■ WORK TASK
Lines containing the word "filter" are to be copied from the data below.

Dataset items:
····················

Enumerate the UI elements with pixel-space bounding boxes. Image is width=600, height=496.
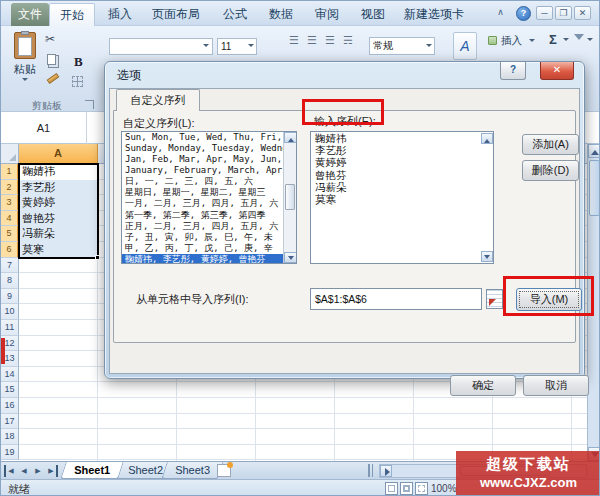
font-name-dropdown-arrow[interactable] — [203, 44, 209, 50]
listbox-scrollbar[interactable] — [283, 132, 296, 263]
list-item[interactable]: 一月, 二月, 三月, 四月, 五月, 六 — [122, 198, 296, 209]
row-header[interactable]: 2 — [1, 180, 19, 196]
listbox-scroll-thumb[interactable] — [285, 184, 295, 210]
row-header[interactable]: 15 — [1, 382, 19, 398]
list-item[interactable]: 星期日, 星期一, 星期二, 星期三 — [122, 187, 296, 198]
font-name-combo[interactable] — [109, 38, 213, 55]
format-painter-icon[interactable] — [47, 73, 60, 84]
column-header-a[interactable]: A — [19, 144, 98, 164]
restore-button[interactable]: ❐ — [555, 6, 572, 20]
sort-filter-dropdown-arrow[interactable] — [587, 38, 593, 44]
autosum-dropdown-arrow[interactable] — [563, 38, 569, 44]
scroll-right-icon[interactable] — [380, 465, 392, 477]
row-header[interactable]: 7 — [1, 258, 19, 274]
delete-button[interactable]: 删除(D) — [522, 160, 579, 181]
cell-a5[interactable]: 冯薪朵 — [19, 226, 98, 242]
scroll-up-icon[interactable] — [481, 133, 493, 144]
row-header[interactable]: 3 — [1, 195, 19, 211]
list-item[interactable]: Jan, Feb, Mar, Apr, May, Jun, J — [122, 154, 296, 165]
list-item[interactable]: January, February, March, April — [122, 165, 296, 176]
row-header[interactable]: 6 — [1, 242, 19, 258]
cancel-button[interactable]: 取消 — [523, 375, 589, 396]
list-item[interactable]: 正月, 二月, 三月, 四月, 五月, 六 — [122, 221, 296, 232]
entries-scrollbar[interactable] — [480, 132, 493, 263]
tab-home[interactable]: 开始 — [49, 3, 95, 26]
list-item[interactable]: Sunday, Monday, Tuesday, Wednes — [122, 143, 296, 154]
paste-button[interactable]: 粘贴 — [8, 30, 42, 96]
dialog-help-button[interactable]: ? — [500, 62, 526, 80]
row-header[interactable]: 18 — [1, 429, 19, 445]
align-top-icon[interactable]: ☰ — [289, 34, 298, 47]
cell-a1[interactable]: 鞠婧祎 — [19, 164, 98, 180]
list-item[interactable]: 第一季, 第二季, 第三季, 第四季 — [122, 210, 296, 221]
paste-dropdown-arrow[interactable] — [22, 78, 28, 84]
row-header[interactable]: 4 — [1, 211, 19, 227]
select-all-corner[interactable] — [1, 144, 19, 164]
list-item[interactable]: 甲, 乙, 丙, 丁, 戊, 己, 庚, 辛 — [122, 243, 296, 254]
orientation-icon[interactable]: ☴ — [343, 34, 352, 47]
cell-a3[interactable]: 黄婷婷 — [19, 195, 98, 211]
row-header[interactable]: 8 — [1, 273, 19, 289]
row-header[interactable]: 19 — [1, 445, 19, 461]
scroll-down-icon[interactable] — [481, 251, 493, 262]
row-header[interactable]: 17 — [1, 414, 19, 430]
normal-view-icon[interactable] — [385, 482, 398, 495]
row-header[interactable]: 11 — [1, 320, 19, 336]
first-sheet-icon[interactable]: ◀ — [4, 465, 16, 477]
number-format-dropdown-arrow[interactable] — [426, 44, 432, 50]
help-icon[interactable]: ? — [516, 6, 531, 21]
scroll-up-icon[interactable] — [588, 144, 600, 158]
insert-cells-icon[interactable] — [488, 36, 497, 45]
row-header[interactable]: 14 — [1, 367, 19, 383]
align-bottom-icon[interactable]: ☰ — [325, 34, 334, 47]
cell-a4[interactable]: 曾艳芬 — [19, 211, 98, 227]
ok-button[interactable]: 确定 — [450, 375, 516, 396]
sheet-tab-1[interactable]: Sheet1 — [60, 462, 124, 479]
bold-button[interactable]: B — [74, 54, 83, 70]
prev-sheet-icon[interactable]: ◀ — [18, 465, 30, 477]
close-button[interactable]: ✕ — [574, 6, 591, 20]
collapse-ribbon-icon[interactable]: ∧ — [492, 6, 509, 20]
list-item[interactable]: 子, 丑, 寅, 卯, 辰, 巳, 午, 未 — [122, 232, 296, 243]
last-sheet-icon[interactable]: ▶ — [46, 465, 58, 477]
scroll-up-icon[interactable] — [284, 132, 297, 143]
row-header[interactable]: 16 — [1, 398, 19, 414]
tab-split-handle[interactable] — [368, 464, 373, 477]
tab-new-tab[interactable]: 新建选项卡 — [397, 3, 471, 26]
cell-a2[interactable]: 李艺彤 — [19, 180, 98, 196]
row-header[interactable]: 10 — [1, 304, 19, 320]
font-size-dropdown-arrow[interactable] — [248, 44, 254, 50]
insert-dropdown-arrow[interactable] — [529, 39, 535, 45]
align-middle-icon[interactable]: ☰ — [307, 34, 316, 47]
tab-custom-lists[interactable]: 自定义序列 — [116, 89, 200, 111]
dialog-close-button[interactable]: ✕ — [540, 62, 574, 80]
page-layout-view-icon[interactable] — [400, 482, 413, 495]
autosum-button[interactable]: Σ — [549, 32, 557, 47]
clipboard-dialog-launcher-icon[interactable] — [85, 100, 94, 109]
import-range-input[interactable]: $A$1:$A$6 — [310, 288, 482, 310]
cut-icon[interactable]: ✂ — [45, 32, 55, 46]
vertical-scroll-thumb[interactable] — [589, 160, 600, 216]
copy-icon[interactable] — [47, 54, 56, 65]
custom-lists-listbox[interactable]: Sun, Mon, Tue, Wed, Thu, Fri, S Sunday, … — [121, 131, 297, 264]
tab-page-layout[interactable]: 页面布局 — [143, 3, 209, 26]
range-picker-icon[interactable] — [486, 289, 503, 309]
scroll-down-icon[interactable] — [284, 252, 297, 263]
insert-cells-label[interactable]: 插入 — [501, 34, 522, 48]
cell-a6[interactable]: 莫寒 — [19, 242, 98, 258]
name-box[interactable]: A1 — [1, 112, 87, 144]
row-header[interactable]: 5 — [1, 226, 19, 242]
tab-insert[interactable]: 插入 — [99, 3, 141, 26]
row-header[interactable]: 1 — [1, 164, 19, 180]
sheet-tab-3[interactable]: Sheet3 — [161, 462, 223, 479]
tab-data[interactable]: 数据 — [259, 3, 303, 26]
sort-filter-icon[interactable] — [574, 34, 584, 45]
list-item-selected[interactable]: 鞠婧祎, 李艺彤, 黄婷婷, 曾艳芬 — [122, 254, 296, 264]
tab-view[interactable]: 视图 — [351, 3, 395, 26]
tab-file[interactable]: 文件 — [11, 3, 49, 26]
tab-review[interactable]: 审阅 — [305, 3, 349, 26]
list-item[interactable]: 日, 一, 二, 三, 四, 五, 六 — [122, 176, 296, 187]
row-header[interactable]: 9 — [1, 289, 19, 305]
add-button[interactable]: 添加(A) — [522, 134, 579, 155]
list-item[interactable]: Sun, Mon, Tue, Wed, Thu, Fri, S — [122, 132, 296, 143]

····················

■ RESULT OF THE TASK
sort-filter-dropdown-arrow[interactable] — [587, 38, 593, 44]
sort-filter-icon[interactable] — [574, 34, 584, 45]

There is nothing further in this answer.